In view of the high risk of sudden cardiac death and the prognostic importance of complex ventricular ectopic activity, the effects of prophylactic antiarrhythmic treatment were investigated prospectively in patients with persisting asymptomatic complex arrhythmias after myocardial infarction. End points were total mortality and arrhythmic events (sudden death, sustained ventricular tachycardia and ventricular fibrillation). Of 1,220 consecutively screened survivors of myocardial infarction, 312 had Lown class 3 or 4b arrhythmia on 24 h electrocardiographic recordings before hospital discharge and consented to the study. They were randomized to individualized antiarrhythmic treatment (Group 1, n = 100), treatment with low dose amiodarone, 200 mg/day (Group 2, n = 98) or no antiarrhythmic therapy (Group 3 [control group], n = 114). During the 1 year follow-up period, 10 patients in Group 1 died, as did 5 in Group 2 and 15 in Group 3. On the basis of an intention to treat analysis, the probability of survival of patients given amiodarone was significantly greater than that of control patients (p less than 0.05). In addition, arrhythmic events were significantly reduced by amiodarone (p less than 0.01). These effects were less marked and not significant for individually treated patients (Group 1). These findings suggest that low dose amiodarone decreases mortality in the 1st year after myocardial infarction in patients at high risk of sudden death.

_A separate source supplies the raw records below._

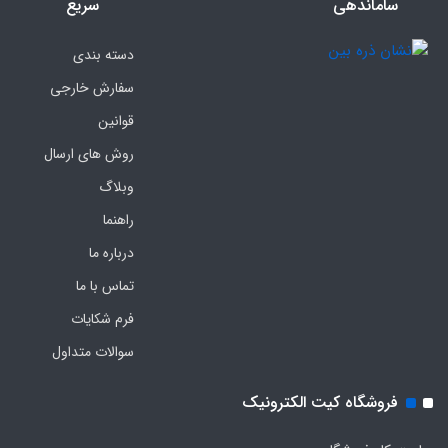
ساماندهی
سریع
دسته بندی
سفارش خارجی
قوانین
روش های ارسال
وبلاگ
راهنما
درباره ما
تماس با ما
فرم‌ شکایات
سوالات متداول
فروشگاه کیت الکترونیک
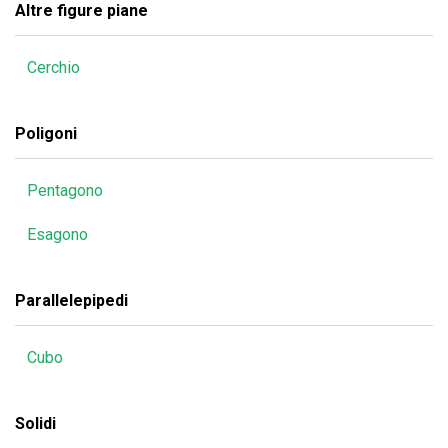
Altre figure piane
Cerchio
Poligoni
Pentagono
Esagono
Parallelepipedi
Cubo
Solidi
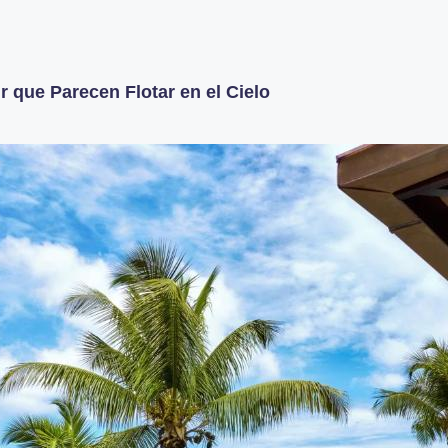
r que Parecen Flotar en el Cielo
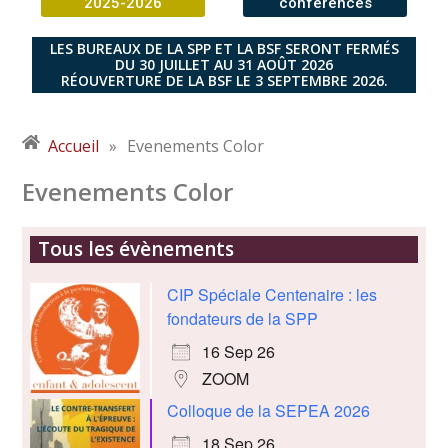
2025-2026
conférences
LES BUREAUX DE LA SPP ET LA BSF SERONT FERMÉS
DU 30 JUILLET AU 31 AOÛT 2026
RÉOUVERTURE DE LA BSF LE 3 SEPTEMBRE 2026.
Accueil
»
Evenements Color
Evenements Color
Tous les évènements
CIP Spéciale Centenaire : les
fondateurs de la SPP
16 Sep 26
ZOOM
Colloque de la SEPEA 2026
18 Sep 26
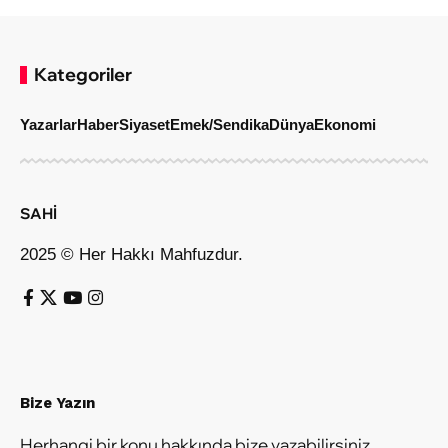
Kategoriler
Yazarlar
Haber
Siyaset
Emek/Sendika
Dünya
Ekonomi
SAHİ
2025 © Her Hakkı Mahfuzdur.
Bize Yazın
Herhangi bir konu hakkında bize yazabilirsiniz.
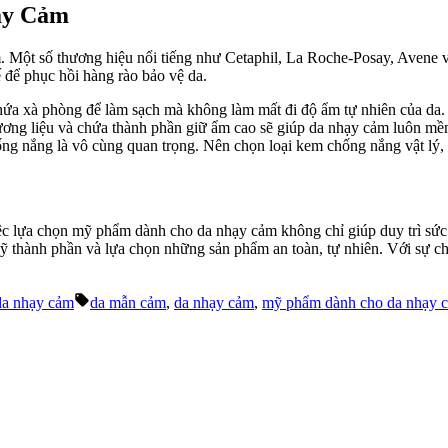
ạy Cảm
m. Một số thương hiệu nổi tiếng như Cetaphil, La Roche-Posay, Avene
 để phục hồi hàng rào bảo vệ da.
chứa xà phòng để làm sạch mà không làm mất đi độ ẩm tự nhiên của da.
ng liệu và chứa thành phần giữ ẩm cao sẽ giúp da nhạy cảm luôn m
ng nắng là vô cùng quan trọng. Nên chọn loại kem chống nắng vật lý, 
iệc lựa chọn mỹ phẩm dành cho da nhạy cảm không chỉ giúp duy trì sức
ỹ thành phần và lựa chọn những sản phẩm an toàn, tự nhiên. Với sự c
Tags:
da nhạy cảm
da mẫn cảm
,
da nhạy cảm
,
mỹ phẩm dành cho da nhạy 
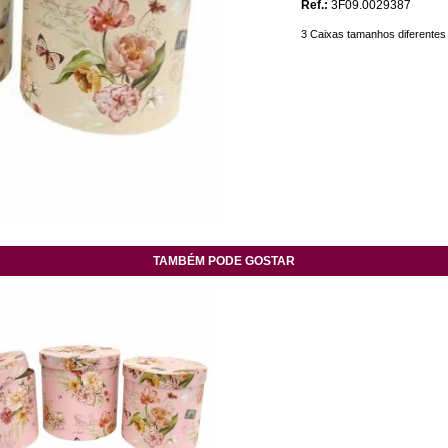
Ref.:
3F09.0029387
3 Caixas tamanhos diferentes
TAMBÉM PODE GOSTAR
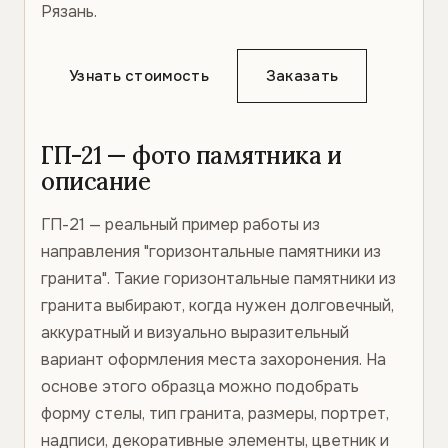
Рязань.
Узнать стоимость
Заказать
ГП-21 — фото памятника и
описание
ГП-21 — реальный пример работы из
направления "горизонтальные памятники из
гранита". Такие горизонтальные памятники из
гранита выбирают, когда нужен долговечный,
аккуратный и визуально выразительный
вариант оформления места захоронения. На
основе этого образца можно подобрать
форму стелы, тип гранита, размеры, портрет,
надписи, декоративные элементы, цветник и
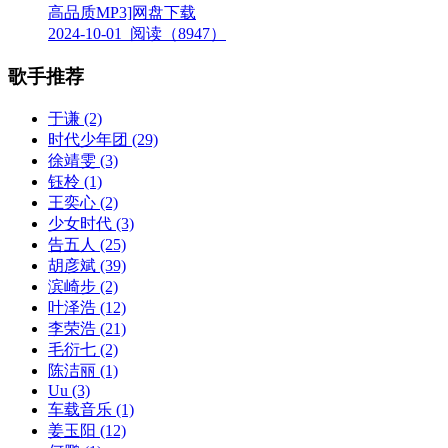
高品质MP3]网盘下载
2024-10-01
阅读（8947）
歌手推荐
于谦
(2)
时代少年团
(29)
徐靖雯
(3)
钰柃
(1)
王奕心
(2)
少女时代
(3)
告五人
(25)
胡彦斌
(39)
滨崎步
(2)
叶泽浩
(12)
李荣浩
(21)
毛衍七
(2)
陈洁丽
(1)
Uu
(3)
车载音乐
(1)
姜玉阳
(12)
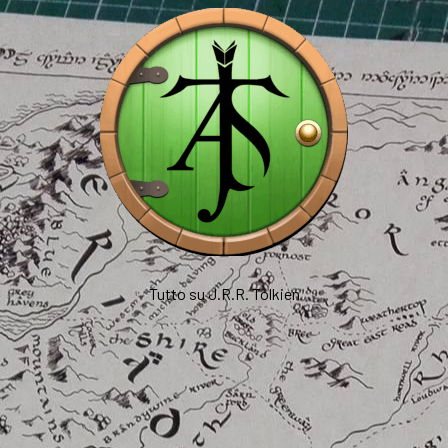
Tutto su J.R.R. Tolkien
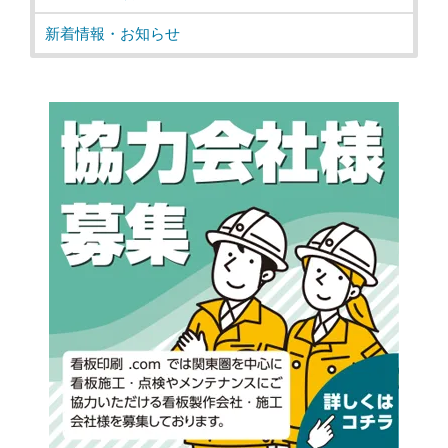
新着情報・お知らせ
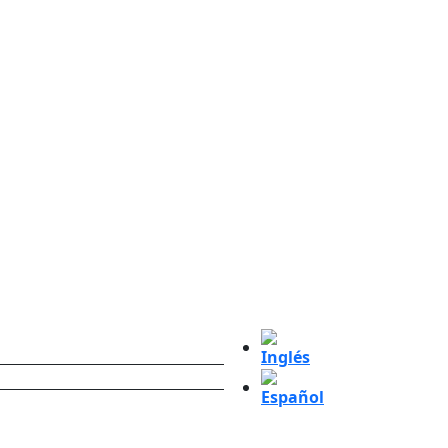
EDUCACIÓN
CONTACTO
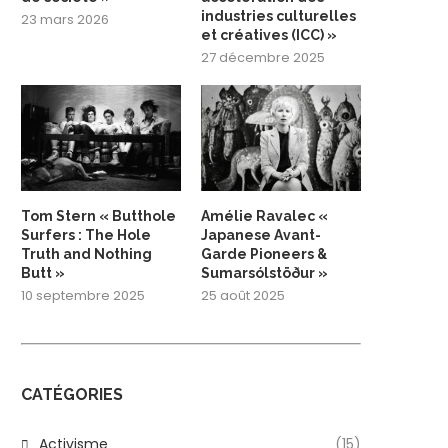
industries culturelles
23 mars 2026
et créatives (ICC) »
27 décembre 2025
Tom Stern « Butthole
Amélie Ravalec «
Surfers : The Hole
Japanese Avant-
Truth and Nothing
Garde Pioneers &
Butt »
Sumarsólstöður »
10 septembre 2025
25 août 2025
CATÉGORIES
Activisme
(15)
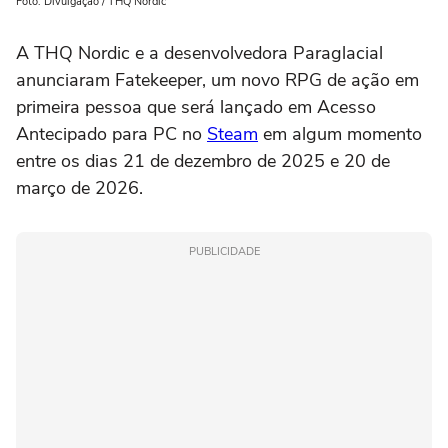
Foto: Divulgação / THQ Nordic
A THQ Nordic e a desenvolvedora Paraglacial
anunciaram Fatekeeper, um novo RPG de ação em
primeira pessoa que será lançado em Acesso
Antecipado para PC no
Steam
em algum momento
entre os dias 21 de dezembro de 2025 e 20 de
março de 2026.
PUBLICIDADE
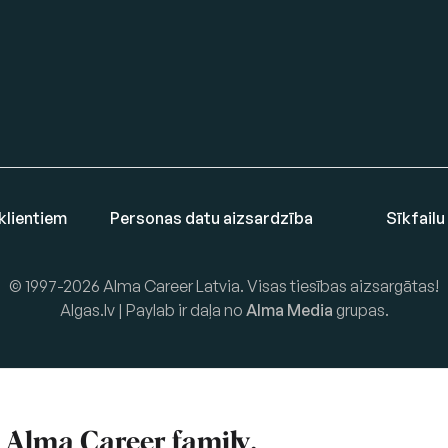
klientiem
Personas datu aizsardzība
Sīkfailu
© 1997-2026 Alma Career Latvia. Visas tiesības aizsargātas!
Algas.lv | Paylab ir daļa no
Alma Media
grupas.
f
Alma Career
family.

鉴于心源性猝死的高风险以及复杂室性异位活动对预后的重要性,我们对心肌梗死后持续存在无症状性复杂心律失常的患者进行了前瞻性研究,以探讨预防性抗心律失常治疗的效果。终点指标为总死亡率和心律失常事件(猝死、持续性室性心动过速和心室颤动)。在连续筛查的1220例心肌梗死幸存者中,312例在出院前24小时心电图记录中有洛恩3级或4b级心律失常,并同意参加本研究。他们被随机分为个体化抗心律失常治疗组(第1组,n = 100)、低剂量胺碘酮治疗组(第2组,n = 98,200毫克/天)或不进行抗心律失常治疗组(第3组[对照组],n = 114)。在1年的随访期内,第1组有10例患者死亡,第2组有5例,第3组有15例。根据意向性分析,接受胺碘酮治疗的患者的生存概率显著高于对照组患者(p < 0.05)。此外,胺碘酮显著减少了心律失常事件(p < 0.01)。对于个体化治疗的患者(第1组),这些效果不明显且无统计学意义。这些发现表明,低剂量胺碘酮可降低心肌梗死后第1年猝死高危患者的死亡率。